En el patio de luces

Bruno Marcos se hace eco de unas acciones poéticas que ha realizado Jorge Pascual durante el confinamiento en el patio de luces de su casa

Bruno Marcos
05/06/2020
 Actualizado a 05/06/2020
Fotograma de  ‘Poesía en el patio de luces’
Fotograma de ‘Poesía en el patio de luces’
Hizo la mudanza los primeros días del confinamiento y como no se podía salir de casa empezó a enviarme fotografías desde su balcón. Extrañamente me resultaba todo familiar en esa parte de la ciudad. Aunque el presente se había instalado con su piel actual sobre las calles y los edificios, reconocía la estructura general, era algo que estaba en mis recuerdos, más bien en lo sueños que he tenido a partir de mis recuerdos. Mi infancia pasó de la memoria al inconsciente y a fuerza de aparecer en sueños aquella ciudad se ha convertido para mí en un lugar onírico. Las últimas veces que la he visitado ha sido como caminar dormido por lugares que recuerdo más por haberlos soñado que vivido.

Jorge Pascual, ese milagroso poeta que siempre está naciendo, se fue a San Sebastián por amor hará dos o tres años precisamente al barrio donde vivieron mis abuelos, Eguía, un sitio que nunca llegué a entender, una especie de pequeña Suiza pegada a una colina verde que no sabía en qué acababa. Sólo de mayor, yendo a un entierro, lo conocí completo, al final hay en su cumbre un campo santo, abarrotado de cruces que salen por encima de las tapias, a cuya superpoblación se le ha dado una solución moderna propia de Dante Alighieri: el cementerio se vuelve una rampa helicoidal que se hunde en el monte bajo tierra en cuyos flancos se depositan los restos de los seres queridos después de despedirlos tras una monumental puerta broncínea.

Jorge Pascual se puso a vivir luego justo enfrente de la que fue nuestra casa en el barrio de Amara. La reconocí sobre todo por la alta valla blanca que hay en su azotea, construida como un paseo con bancos, parasoles y chimeneas, a la que subíamos a ver los fuegos artificiales sobre la playa.

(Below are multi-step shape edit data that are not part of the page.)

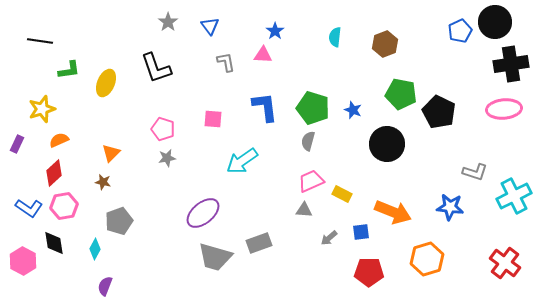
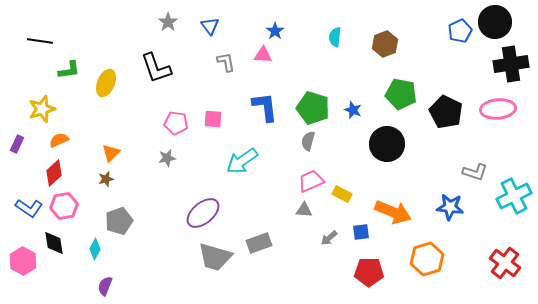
pink ellipse at (504, 109): moved 6 px left
black pentagon at (439, 112): moved 7 px right
pink pentagon at (163, 129): moved 13 px right, 6 px up; rotated 10 degrees counterclockwise
brown star at (103, 182): moved 3 px right, 3 px up; rotated 28 degrees counterclockwise
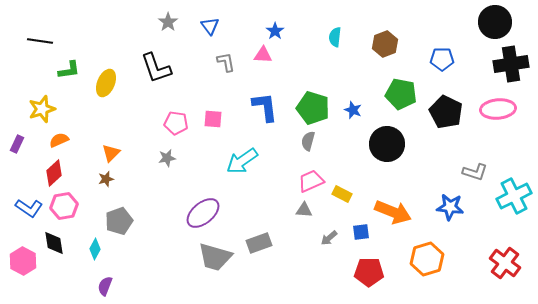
blue pentagon at (460, 31): moved 18 px left, 28 px down; rotated 25 degrees clockwise
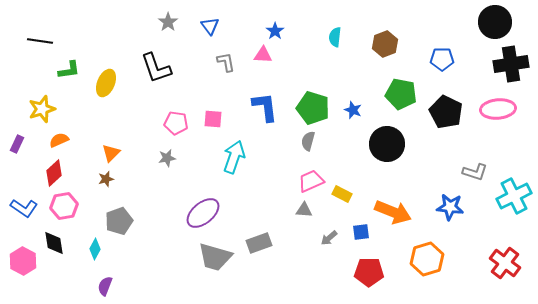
cyan arrow at (242, 161): moved 8 px left, 4 px up; rotated 144 degrees clockwise
blue L-shape at (29, 208): moved 5 px left
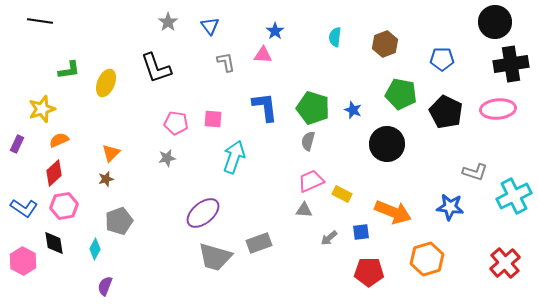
black line at (40, 41): moved 20 px up
red cross at (505, 263): rotated 12 degrees clockwise
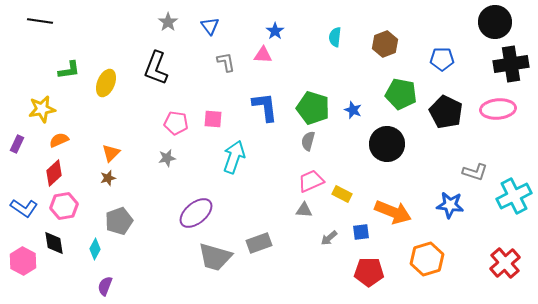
black L-shape at (156, 68): rotated 40 degrees clockwise
yellow star at (42, 109): rotated 8 degrees clockwise
brown star at (106, 179): moved 2 px right, 1 px up
blue star at (450, 207): moved 2 px up
purple ellipse at (203, 213): moved 7 px left
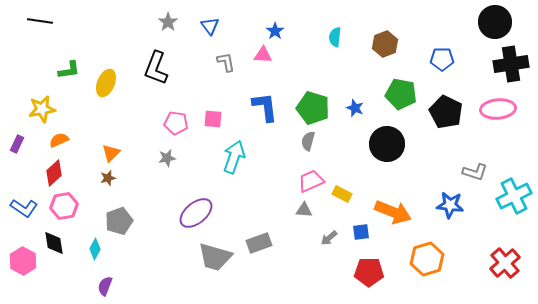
blue star at (353, 110): moved 2 px right, 2 px up
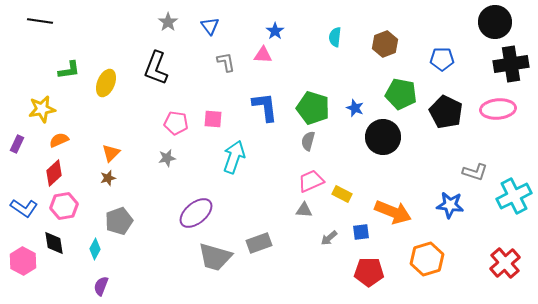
black circle at (387, 144): moved 4 px left, 7 px up
purple semicircle at (105, 286): moved 4 px left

En aquel bloque apareció un día el que fue mi primer amigo, Román, un niño que alertó al vecindario porque aburrido se asomaba a la ventana del patio de luces peligrosamente. Era hijo de una mujer que huyendo del maltrato tenía que dejarlo solo para trabajar. Compartían el ático con una chica espectacular que debía ser modelo. Tenía juguetes extraordinarios fruto de los intentos de su padre por recuperarlos a los que no daba importancia y que yo disfrutaba. Mi madre procuró que me hiciera amigo suyo. Muchas veces se preguntó luego qué habría sido de ellos. No sé si lo averiguó o quiso creerlo, que se arreglaron. Con seis o siete años, yo me tomé con alegría que nos fuéramos pero él se puso triste. Yo todavía no sabía lo que era una despedida.

Tardó poco Jorge Pascual, como todos, en aburrirse durante el confinamiento y allí estaba también el patio de luces de su bloque de enfrente. Como a mi amigo Román, verían los vecinos a mi amigo Jorge casi precipitarse al vacío con preocupación y más cuando este comenzó a recitar como él recita, que no es recitar sino vivir otra vez la intensidad que dio lugar a los poemas.

Figuras de ropa tendida se quedaron embelesadas con su voz, sábanas bailando su ritmo en el aire nocturno dorado por las luces domésticas de las cocinas o los baños o en el diurno azulado del tragaluz. Alfombras, pijamas… un público únicamente posible en un cuento, algo que nadie creería fuera de los sueños, cosas que no podrán atrapar nunca las editoriales, que no podrán transmitir ni las pantallas, ni los museos, tampoco yo en este escrito.